**Work instruction**:
Only the lines below starting at the one that contains "de las mafias" and ending at the one that contains "línea se pronuncia" are to be reproduced, exactly and with both ends kept.

Extracted page text data
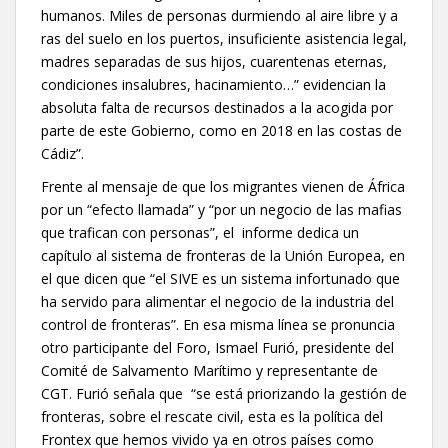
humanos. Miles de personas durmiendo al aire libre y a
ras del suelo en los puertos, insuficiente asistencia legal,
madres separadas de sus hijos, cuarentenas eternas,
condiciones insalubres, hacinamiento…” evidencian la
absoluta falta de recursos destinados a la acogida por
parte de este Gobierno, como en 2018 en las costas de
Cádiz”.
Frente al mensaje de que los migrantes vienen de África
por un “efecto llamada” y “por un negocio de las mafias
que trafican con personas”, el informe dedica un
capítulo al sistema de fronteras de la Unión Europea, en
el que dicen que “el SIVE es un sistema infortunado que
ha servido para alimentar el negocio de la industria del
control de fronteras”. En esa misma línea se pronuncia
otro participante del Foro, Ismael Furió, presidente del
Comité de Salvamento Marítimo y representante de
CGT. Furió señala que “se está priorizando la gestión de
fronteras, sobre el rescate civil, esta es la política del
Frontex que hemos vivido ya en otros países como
---
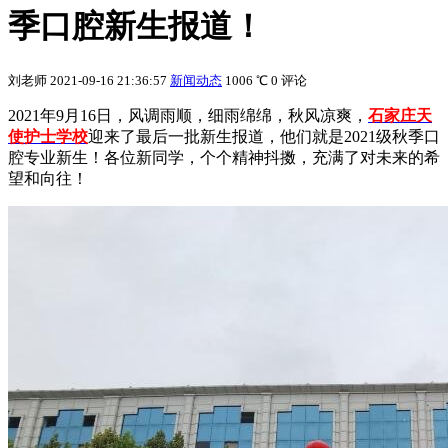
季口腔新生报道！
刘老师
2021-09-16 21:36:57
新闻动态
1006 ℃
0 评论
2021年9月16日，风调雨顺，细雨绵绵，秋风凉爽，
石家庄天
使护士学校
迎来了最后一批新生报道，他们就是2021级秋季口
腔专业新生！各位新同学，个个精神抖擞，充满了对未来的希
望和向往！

**Task result**:
por un “efecto llamada” y “por un negocio de las mafias
que trafican con personas”, el informe dedica un
capítulo al sistema de fronteras de la Unión Europea, en
el que dicen que “el SIVE es un sistema infortunado que
ha servido para alimentar el negocio de la industria del
control de fronteras”. En esa misma línea se pronuncia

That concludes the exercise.